_Exercise aim:_ Take the line containing "ilicitana y los" and every line after it to the end of the records, and copy them exactly, leaving out pictures.

_Records supplied:_
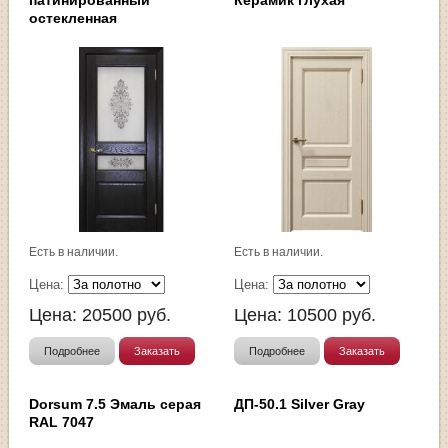
остекленная
Есть в наличии.
Есть в наличии.
Цена:
Цена:
Цена:
20500
руб.
Цена:
10500
руб.
Подробнее
Заказать
Подробнее
Заказать
Dorsum 7.5 Эмаль серая
ДП-50.1 Silver Gray
RAL 7047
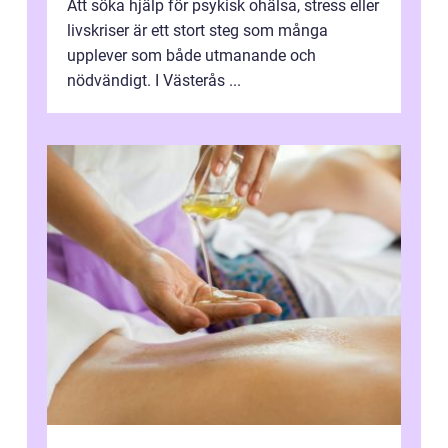
Att söka hjälp för psykisk ohälsa, stress eller
livskriser är ett stort steg som många
upplever som både utmanande och
nödvändigt. I Västerås ...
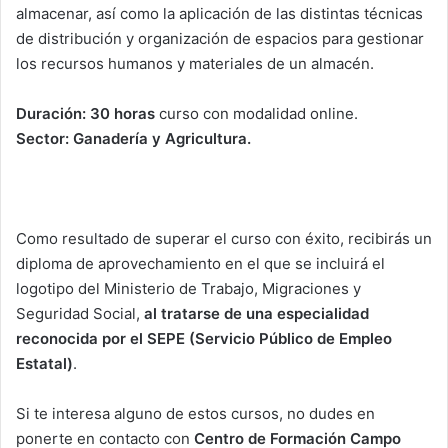
almacenar, así como la aplicación de las distintas técnicas
de distribución y organización de espacios para gestionar
los recursos humanos y materiales de un almacén.
Duración: 30 horas
curso con modalidad online.
Sector: Ganadería y Agricultura.
Como resultado de superar el curso con éxito, recibirás un
diploma de aprovechamiento en el que se incluirá el
logotipo del Ministerio de Trabajo, Migraciones y
Seguridad Social,
al tratarse de una especialidad
reconocida por el SEPE (Servicio Público de Empleo
Estatal)
.
Si te interesa alguno de estos cursos, no dudes en
ponerte en contacto con
Centro de Formación Campo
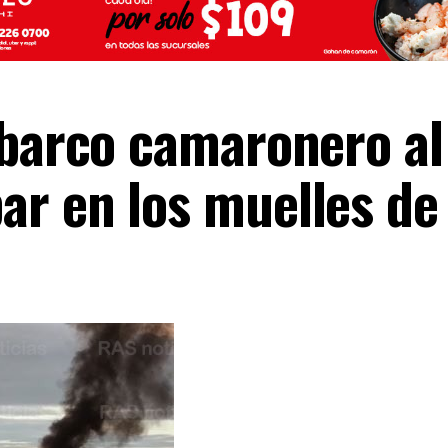
 barco camaronero al
r en los muelles de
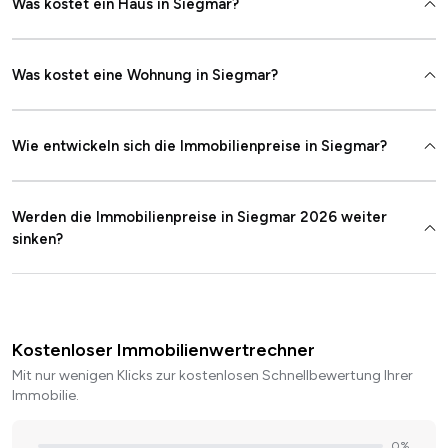
Was kostet ein Haus in Siegmar?
Was kostet eine Wohnung in Siegmar?
Wie entwickeln sich die Immobilienpreise in Siegmar?
Werden die Immobilienpreise in Siegmar 2026 weiter
sinken?
Kostenloser Immobilienwertrechner
Mit nur wenigen Klicks zur kostenlosen Schnellbewertung Ihrer
Immobilie.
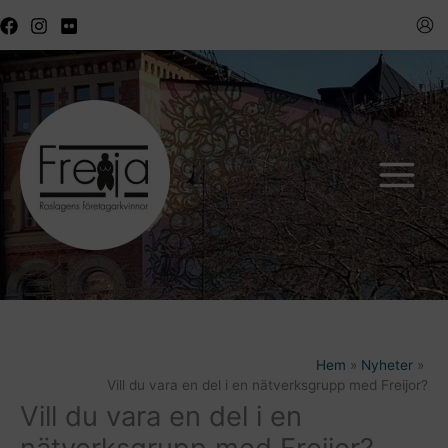
Hoppa
till
innehåll
Hem
Nyheter
Vill du vara en del i en nätverksgrupp med Freijor?
Vill du vara en del i en
nätverksgrupp med Freijor?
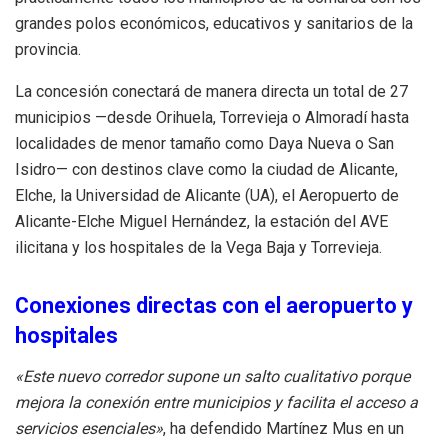
grandes polos económicos, educativos y sanitarios de la
provincia.
La concesión conectará de manera directa un total de 27
municipios —desde Orihuela, Torrevieja o Almoradí hasta
localidades de menor tamaño como Daya Nueva o San
Isidro— con destinos clave como la ciudad de Alicante,
Elche, la Universidad de Alicante (UA), el Aeropuerto de
Alicante-Elche Miguel Hernández, la estación del AVE
ilicitana y los hospitales de la Vega Baja y Torrevieja.
Conexiones directas con el aeropuerto y
hospitales
«Este nuevo corredor supone un salto cualitativo porque
mejora la conexión entre municipios y facilita el acceso a
servicios esenciales»
, ha defendido Martínez Mus en un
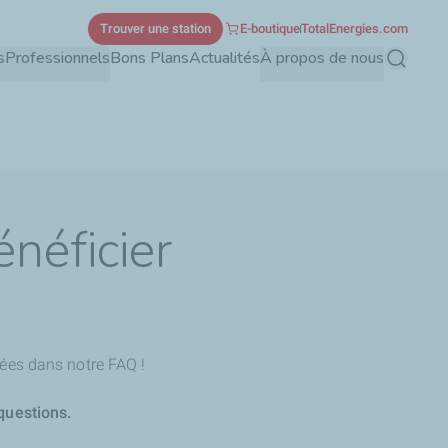
Trouver une station
E-boutique
TotalEnergies.com
s
Professionnels
Bons Plans
Actualités
À propos de nous
Recherch
énéficier
ées dans notre FAQ !
questions.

_Response to this task:_
ilicitana y los hospitales de la Vega Baja y Torrevieja.
Conexiones directas con el aeropuerto y
hospitales
«Este nuevo corredor supone un salto cualitativo porque
mejora la conexión entre municipios y facilita el acceso a
servicios esenciales»
, ha defendido Martínez Mus en un
Trouver une station
E-boutique
TotalEnergies.com
s
Professionnels
Bons Plans
Actualités
À propos de nous
Recherch
énéficier
ées dans notre FAQ !
questions.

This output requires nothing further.